#### Task:
Match on the string "header" in the entries below and return every matching line.

#### Source material:
※ ※ ※

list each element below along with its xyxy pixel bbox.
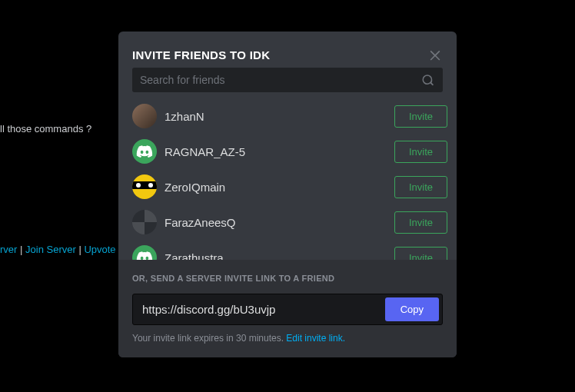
expire-text: Your invite link expires in 30 minutes. …	[132, 333, 443, 344]
friend-row[interactable]: 1zhanNInvite	[118, 98, 457, 134]
avatar-eyes-icon	[132, 181, 157, 189]
invite-modal: INVITE FRIENDS TO IDK 1zhanNInviteRAGNAR…	[118, 32, 457, 357]
invite-button[interactable]: Invite	[394, 141, 447, 163]
edit-invite-link[interactable]: Edit invite link.	[286, 333, 345, 344]
invite-button[interactable]: Invite	[394, 176, 447, 198]
friend-row[interactable]: FarazAneesQInvite	[118, 204, 457, 240]
avatar	[132, 210, 157, 234]
close-icon	[427, 47, 443, 62]
discord-logo-icon	[136, 249, 153, 260]
friend-row[interactable]: RAGNAR_AZ-5Invite	[118, 134, 457, 169]
modal-overlay: INVITE FRIENDS TO IDK 1zhanNInviteRAGNAR…	[0, 0, 575, 392]
friend-name: Zarathustra	[165, 251, 394, 261]
avatar	[132, 245, 157, 260]
friend-row[interactable]: ZarathustraInvite	[118, 240, 457, 260]
friend-row[interactable]: ZeroIQmainInvite	[118, 169, 457, 204]
modal-header: INVITE FRIENDS TO IDK	[118, 32, 457, 68]
friend-name: RAGNAR_AZ-5	[165, 145, 394, 158]
invite-button[interactable]: Invite	[394, 247, 447, 261]
invite-link-row: https://discord.gg/bU3uvjp Copy	[132, 294, 443, 325]
expire-label: Your invite link expires in 30 minutes.	[132, 333, 286, 344]
modal-title: INVITE FRIENDS TO IDK	[132, 48, 443, 61]
friend-name: ZeroIQmain	[165, 181, 394, 194]
avatar	[132, 104, 157, 128]
friends-list[interactable]: 1zhanNInviteRAGNAR_AZ-5InviteZeroIQmainI…	[118, 98, 457, 260]
footer-label: OR, SEND A SERVER INVITE LINK TO A FRIEN…	[132, 274, 443, 283]
close-button[interactable]	[427, 47, 446, 65]
search-input[interactable]	[132, 68, 443, 92]
search-icon	[421, 73, 435, 87]
invite-link-text[interactable]: https://discord.gg/bU3uvjp	[142, 303, 385, 316]
avatar	[132, 174, 157, 199]
discord-logo-icon	[136, 143, 153, 160]
friend-name: 1zhanN	[165, 110, 394, 123]
avatar	[132, 139, 157, 164]
invite-button[interactable]: Invite	[394, 211, 447, 234]
search-wrapper	[118, 68, 457, 98]
invite-button[interactable]: Invite	[394, 105, 447, 128]
modal-footer: OR, SEND A SERVER INVITE LINK TO A FRIEN…	[118, 260, 457, 357]
copy-button[interactable]: Copy	[385, 297, 439, 321]
friend-name: FarazAneesQ	[165, 216, 394, 229]
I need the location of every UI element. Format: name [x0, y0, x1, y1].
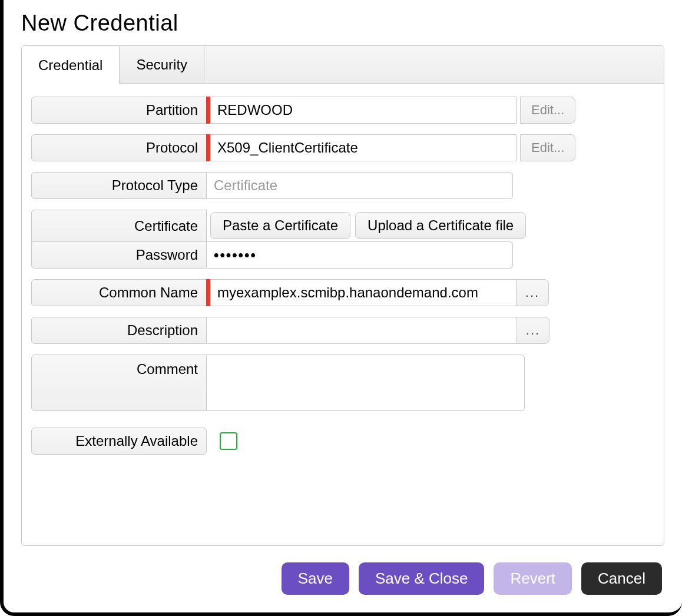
- page-title: New Credential: [21, 11, 664, 36]
- required-mark-icon: [206, 97, 210, 124]
- description-browse-button[interactable]: ...: [517, 317, 549, 344]
- tab-security[interactable]: Security: [120, 46, 204, 83]
- row-certificate: Certificate Paste a Certificate Upload a…: [31, 210, 654, 241]
- label-password: Password: [31, 241, 207, 269]
- protocol-input[interactable]: [210, 134, 517, 161]
- new-credential-dialog: New Credential Credential Security Parti…: [0, 0, 682, 616]
- required-mark-icon: [206, 279, 210, 306]
- row-protocol-type: Protocol Type: [31, 172, 654, 199]
- required-mark-icon: [206, 134, 210, 161]
- tab-credential[interactable]: Credential: [22, 47, 120, 84]
- row-partition: Partition Edit...: [31, 97, 654, 124]
- row-protocol: Protocol Edit...: [31, 134, 654, 161]
- label-common-name: Common Name: [31, 279, 207, 306]
- form-body: Partition Edit... Protocol Edit... Proto…: [22, 84, 664, 545]
- label-description: Description: [31, 317, 207, 344]
- row-externally-available: Externally Available: [31, 428, 654, 455]
- label-protocol-type: Protocol Type: [31, 172, 207, 199]
- dialog-footer: Save Save & Close Revert Cancel: [21, 546, 664, 595]
- common-name-browse-button[interactable]: ...: [516, 279, 549, 306]
- upload-certificate-button[interactable]: Upload a Certificate file: [355, 212, 526, 239]
- row-comment: Comment: [31, 355, 654, 411]
- row-description: Description ...: [31, 317, 654, 344]
- label-externally-available: Externally Available: [31, 428, 207, 455]
- paste-certificate-button[interactable]: Paste a Certificate: [210, 212, 350, 239]
- protocol-type-input: [207, 172, 513, 199]
- partition-edit-button[interactable]: Edit...: [520, 97, 575, 124]
- row-password: Password: [31, 241, 654, 269]
- protocol-edit-button[interactable]: Edit...: [520, 134, 575, 161]
- label-comment: Comment: [31, 355, 207, 411]
- cancel-button[interactable]: Cancel: [581, 562, 662, 595]
- common-name-input[interactable]: [210, 279, 517, 306]
- password-input[interactable]: [207, 241, 513, 269]
- externally-available-checkbox[interactable]: [220, 432, 237, 450]
- save-and-close-button[interactable]: Save & Close: [359, 562, 485, 595]
- partition-input[interactable]: [210, 97, 517, 124]
- label-protocol: Protocol: [31, 134, 207, 161]
- row-common-name: Common Name ...: [31, 279, 654, 306]
- revert-button[interactable]: Revert: [494, 562, 572, 595]
- tabs-container: Credential Security Partition Edit... Pr…: [21, 45, 664, 546]
- label-partition: Partition: [31, 97, 207, 124]
- label-certificate: Certificate: [31, 210, 207, 241]
- description-input[interactable]: [207, 317, 517, 344]
- tabs-bar: Credential Security: [22, 46, 664, 84]
- save-button[interactable]: Save: [282, 562, 349, 595]
- comment-textarea[interactable]: [207, 355, 525, 411]
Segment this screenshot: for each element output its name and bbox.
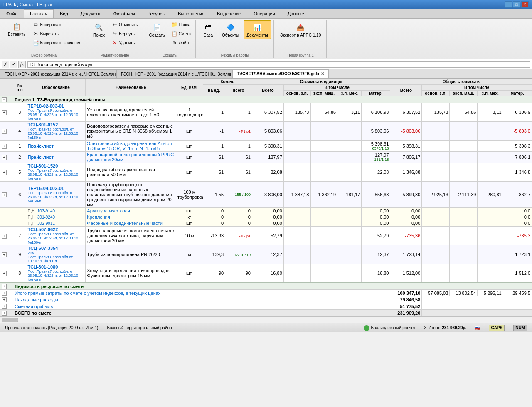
totals-expand-1[interactable]: + — [0, 290, 13, 296]
code-link[interactable]: ТСЦ-301-1520 — [27, 163, 84, 168]
doc-tab-2-close[interactable]: ✕ — [321, 72, 324, 76]
doc-tab-2[interactable]: Т:\СВЕТЛАНА\сметы\ООО БЭСТ\ГВ.gsfx ✕ — [233, 69, 329, 78]
close-button[interactable]: ✕ — [521, 1, 529, 8]
row-expand[interactable]: + — [0, 141, 13, 152]
code-link[interactable]: Прайс-лист — [27, 143, 54, 148]
restore-button[interactable]: □ — [513, 1, 520, 8]
estimate-button[interactable]: 📋 Смета — [170, 30, 193, 38]
section-expand[interactable]: − — [0, 96, 13, 103]
expand-icon[interactable]: + — [2, 311, 7, 316]
totals-expand-3[interactable]: + — [0, 303, 13, 310]
row-expand[interactable]: + — [0, 122, 13, 141]
expand-icon[interactable]: + — [2, 291, 7, 296]
tab-execution[interactable]: Выполнение — [172, 9, 211, 18]
row-expand[interactable]: + — [0, 227, 13, 245]
row-num: 6 — [13, 182, 26, 208]
expand-icon[interactable]: + — [2, 144, 7, 149]
search-button[interactable]: 🔍 Поиск — [90, 20, 108, 39]
paste-button[interactable]: 📋 Вставить — [4, 20, 29, 38]
col-unit: Ед. изм. — [176, 79, 203, 96]
formula-confirm-btn[interactable]: ✓ — [10, 61, 17, 68]
totals-expand-final[interactable]: + — [0, 310, 13, 316]
doc-tab-1[interactable]: ГЭСН, ФЕР - 2001 (редакция 2014 г. с ...… — [116, 69, 233, 78]
tab-view[interactable]: Вид — [54, 9, 74, 18]
expand-icon[interactable]: + — [2, 297, 7, 302]
delete-button[interactable]: ✕ Удалить — [110, 39, 140, 47]
code-link[interactable]: ТЕР16-04-002-01 — [27, 186, 84, 191]
code-link[interactable]: ТСЦ-507-3354 — [27, 246, 84, 251]
create-button[interactable]: 📄 Создать — [146, 20, 168, 39]
minimize-button[interactable]: ─ — [505, 1, 512, 8]
tab-data[interactable]: Данные — [281, 9, 310, 18]
row-expand[interactable]: + — [0, 182, 13, 208]
formula-fx-btn[interactable]: fx — [18, 61, 26, 68]
status-region: Ярославская область (Редакция 2009 г. с … — [2, 323, 101, 332]
row-total-mat: 862,7 — [503, 182, 532, 208]
tab-document[interactable]: Документ — [74, 9, 107, 18]
tab-selection[interactable]: Выделение — [211, 9, 247, 18]
row-expand[interactable]: + — [0, 103, 13, 122]
row-zp — [283, 163, 310, 182]
code-link[interactable]: ТСЦ-301-0152 — [27, 122, 84, 127]
row-expand[interactable]: + — [0, 245, 13, 264]
expand-icon[interactable]: + — [2, 170, 7, 175]
code-link[interactable]: ТСЦ-507-0622 — [27, 227, 84, 232]
scrollbar-thumb[interactable] — [2, 318, 18, 322]
row-total: 1 512,00 — [390, 264, 422, 283]
row-name: Крепления — [86, 214, 176, 220]
ribbon-group-export: 📤 Экспорт в АРПС 1.10 Новая группа 1 — [275, 20, 327, 58]
formula-input[interactable] — [27, 61, 530, 68]
formula-cancel-btn[interactable]: ✗ — [2, 61, 9, 68]
expand-icon[interactable]: + — [2, 234, 7, 239]
expand-icon[interactable]: + — [2, 192, 7, 197]
objects-button[interactable]: 🔷 Объекты — [219, 20, 242, 39]
redo-button[interactable]: ↪ Вернуть — [110, 30, 140, 38]
file-button[interactable]: 🗎 Файл — [170, 39, 193, 47]
row-expand[interactable]: + — [0, 264, 13, 283]
row-cost: 22,08 — [252, 163, 283, 182]
tab-home[interactable]: Главная — [24, 9, 54, 18]
section-expand-icon[interactable]: − — [2, 97, 7, 102]
window-controls[interactable]: ─ □ ✕ — [505, 1, 529, 8]
tab-file[interactable]: Файл — [0, 9, 24, 18]
row-expand[interactable]: + — [0, 163, 13, 182]
expand-icon[interactable]: + — [2, 252, 7, 257]
code-link[interactable]: ТЕР18-02-003-01 — [27, 104, 84, 109]
tab-resources[interactable]: Ресурсы — [141, 9, 172, 18]
expand-icon[interactable]: + — [2, 304, 7, 309]
expand-icon[interactable]: + — [2, 129, 7, 134]
row-expand[interactable]: + — [0, 152, 13, 163]
copy-button[interactable]: ⧉ Копировать — [31, 20, 84, 29]
code-link[interactable]: ТСЦ-301-1080 — [27, 264, 84, 269]
base-button[interactable]: 🗃 База — [199, 20, 217, 39]
tab-physvolume[interactable]: Физобъем — [107, 9, 141, 18]
row-qty-each: 1,55 — [203, 182, 225, 208]
col-expand — [0, 79, 13, 96]
scrollbar-horizontal[interactable] — [0, 316, 532, 323]
folder-button[interactable]: 📁 Папка — [170, 20, 193, 29]
code-link[interactable]: Прайс-лист — [27, 155, 54, 160]
export-arps-button[interactable]: 📤 Экспорт в АРПС 1.10 — [277, 20, 324, 44]
expand-icon[interactable]: + — [2, 155, 7, 160]
cut-button[interactable]: ✂ Вырезать — [31, 30, 84, 38]
table-row: + 7 ТСЦ-507-0622 Пост.Правит.Яросл.обл. … — [0, 227, 532, 245]
row-code: П,Н 302-9911 — [26, 220, 86, 227]
tab-operations[interactable]: Операции — [247, 9, 281, 18]
row-total-mat: -735,3 — [503, 227, 532, 245]
row-total-zp — [422, 152, 450, 163]
undo-button[interactable]: ↩ Отменить — [110, 20, 140, 29]
resources-expand-icon[interactable]: + — [2, 284, 7, 289]
editing-group-label: Редактирование — [87, 53, 143, 58]
expand-icon[interactable]: + — [2, 110, 7, 115]
expand-icon[interactable]: + — [2, 271, 7, 276]
row-cost: 127,97 — [252, 152, 283, 163]
totals-expand-2[interactable]: + — [0, 296, 13, 303]
sheet-container[interactable]: №п.п Обоснование Наименование Ед. изм. К… — [0, 79, 532, 316]
doc-tab-0[interactable]: ГЭСН, ФЕР - 2001 (редакция 2014 г. с и..… — [0, 69, 116, 78]
row-mat: 0,00 — [362, 220, 390, 227]
row-mach — [310, 245, 337, 264]
row-name: Хомуты для крепления трубопроводов Фузио… — [86, 264, 176, 283]
resources-expand[interactable]: + — [0, 283, 13, 290]
documents-button[interactable]: 📊 Документы — [244, 20, 271, 39]
copy-value-button[interactable]: 📑 Копировать значение — [31, 39, 84, 47]
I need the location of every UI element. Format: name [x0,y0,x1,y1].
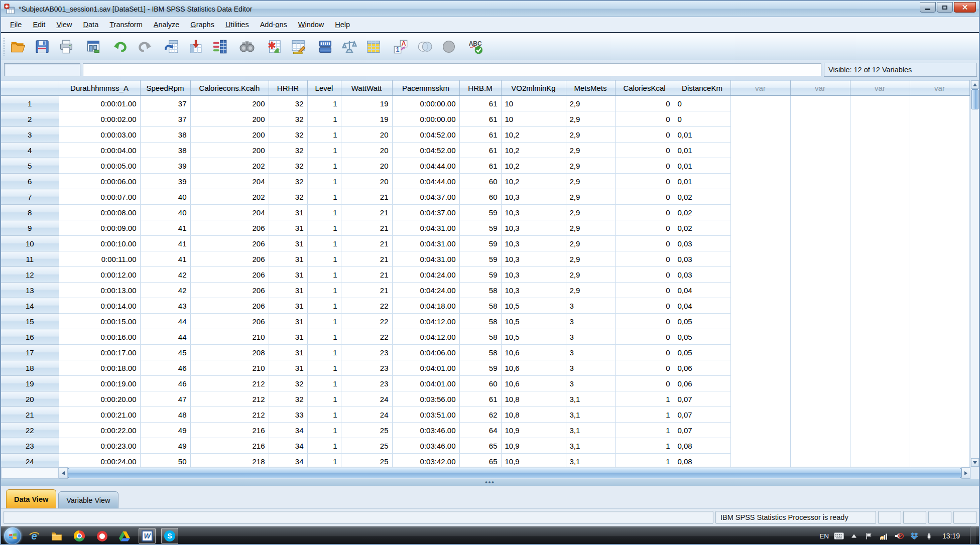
cell[interactable]: 1 [307,143,341,158]
column-header-caloriecons-kcalh[interactable]: Caloriecons.Kcalh [190,81,269,96]
cell[interactable]: 31 [269,298,307,314]
cell[interactable]: 0:00:01.00 [59,96,140,111]
cell[interactable]: 31 [269,329,307,345]
empty-cell[interactable] [910,174,969,189]
cell[interactable]: 10,3 [501,236,566,251]
cell[interactable]: 2,9 [566,111,615,127]
taskbar-clock[interactable]: 13:19 [942,532,960,540]
cell[interactable]: 37 [140,96,190,111]
recall-dialogs-button[interactable] [82,36,104,57]
cell[interactable]: 44 [140,329,190,345]
cell[interactable]: 41 [140,220,190,236]
empty-cell[interactable] [790,423,850,438]
column-header-var[interactable]: var [790,81,850,96]
cell[interactable]: 0,01 [674,127,730,143]
cell-edit-input[interactable] [83,63,821,76]
cell[interactable]: 32 [269,143,307,158]
cell[interactable]: 200 [190,143,269,158]
cell[interactable]: 10,2 [501,127,566,143]
cell[interactable]: 0 [615,174,674,189]
cell[interactable]: 48 [140,407,190,423]
cell[interactable]: 31 [269,267,307,283]
cell[interactable]: 2,9 [566,143,615,158]
cell[interactable]: 61 [459,158,501,174]
column-header-wattwatt[interactable]: WattWatt [341,81,392,96]
empty-cell[interactable] [910,407,969,423]
cell[interactable]: 1 [307,329,341,345]
empty-cell[interactable] [790,158,850,174]
use-variable-sets-button[interactable] [414,36,436,57]
empty-cell[interactable] [790,438,850,454]
empty-cell[interactable] [910,189,969,205]
cell[interactable]: 0:00:24.00 [59,454,140,467]
cell[interactable]: 22 [341,329,392,345]
cell[interactable]: 0,05 [674,329,730,345]
empty-cell[interactable] [730,376,790,391]
empty-cell[interactable] [730,127,790,143]
cell[interactable]: 10,8 [501,407,566,423]
empty-cell[interactable] [730,189,790,205]
empty-cell[interactable] [730,251,790,267]
cell[interactable]: 1 [307,251,341,267]
cell[interactable]: 0:03:46.00 [392,438,459,454]
cell[interactable]: 32 [269,127,307,143]
empty-cell[interactable] [850,423,910,438]
cell[interactable]: 38 [140,143,190,158]
cell[interactable]: 0:03:46.00 [392,423,459,438]
cell[interactable]: 10 [501,111,566,127]
cell[interactable]: 0:04:12.00 [392,329,459,345]
cell[interactable]: 60 [459,174,501,189]
cell[interactable]: 0 [615,360,674,376]
cell[interactable]: 32 [269,174,307,189]
cell[interactable]: 24 [341,391,392,407]
title-bar[interactable]: *SubjectAB001_session1.sav [DataSet1] - … [1,1,979,17]
empty-cell[interactable] [730,267,790,283]
cell[interactable]: 0:00:11.00 [59,251,140,267]
empty-cell[interactable] [730,220,790,236]
cell[interactable]: 61 [459,96,501,111]
empty-cell[interactable] [790,298,850,314]
cell[interactable]: 61 [459,143,501,158]
empty-cell[interactable] [850,158,910,174]
cell[interactable]: 206 [190,314,269,329]
cell[interactable]: 0:00:17.00 [59,345,140,360]
cell[interactable]: 0:04:52.00 [392,127,459,143]
row-header[interactable]: 24 [1,454,59,467]
cell[interactable]: 20 [341,143,392,158]
cell[interactable]: 21 [341,205,392,220]
cell[interactable]: 0:00:10.00 [59,236,140,251]
cell[interactable]: 1 [307,220,341,236]
cell[interactable]: 0,08 [674,438,730,454]
empty-cell[interactable] [730,298,790,314]
empty-cell[interactable] [850,267,910,283]
cell[interactable]: 0,02 [674,189,730,205]
cell[interactable]: 23 [341,360,392,376]
cell[interactable]: 212 [190,391,269,407]
empty-cell[interactable] [910,360,969,376]
cell[interactable]: 0:04:37.00 [392,189,459,205]
cell[interactable]: 1 [307,298,341,314]
cell[interactable]: 21 [341,267,392,283]
cell[interactable]: 19 [341,96,392,111]
cell[interactable]: 10,2 [501,158,566,174]
empty-cell[interactable] [790,96,850,111]
cell[interactable]: 0:00:08.00 [59,205,140,220]
column-header-var[interactable]: var [730,81,790,96]
minimize-button[interactable] [920,2,936,13]
cell[interactable]: 20 [341,174,392,189]
cell[interactable]: 59 [459,267,501,283]
empty-cell[interactable] [790,376,850,391]
empty-cell[interactable] [790,360,850,376]
cell[interactable]: 0:00:22.00 [59,423,140,438]
cell[interactable]: 0 [674,96,730,111]
cell[interactable]: 60 [459,189,501,205]
cell[interactable]: 0:03:56.00 [392,391,459,407]
cell[interactable]: 58 [459,314,501,329]
cell[interactable]: 3,1 [566,454,615,467]
cell[interactable]: 10,8 [501,391,566,407]
taskbar-app-google-drive[interactable] [116,528,133,544]
cell[interactable]: 208 [190,345,269,360]
empty-cell[interactable] [850,205,910,220]
cell[interactable]: 0:04:01.00 [392,360,459,376]
cell[interactable]: 0 [615,236,674,251]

※ ※ ※

#### Exercise response:
modal-header: INVITE FRIENDS TO IDK	[118, 32, 457, 68]
column-header-caloriecons-kcalh[interactable]: Caloriecons.Kcalh [190,81,269,96]
column-header-var[interactable]: var [790,81,850,96]
column-header-wattwatt[interactable]: WattWatt [341,81,392,96]
row-header[interactable]: 24 [1,454,59,467]
column-header-var[interactable]: var [730,81,790,96]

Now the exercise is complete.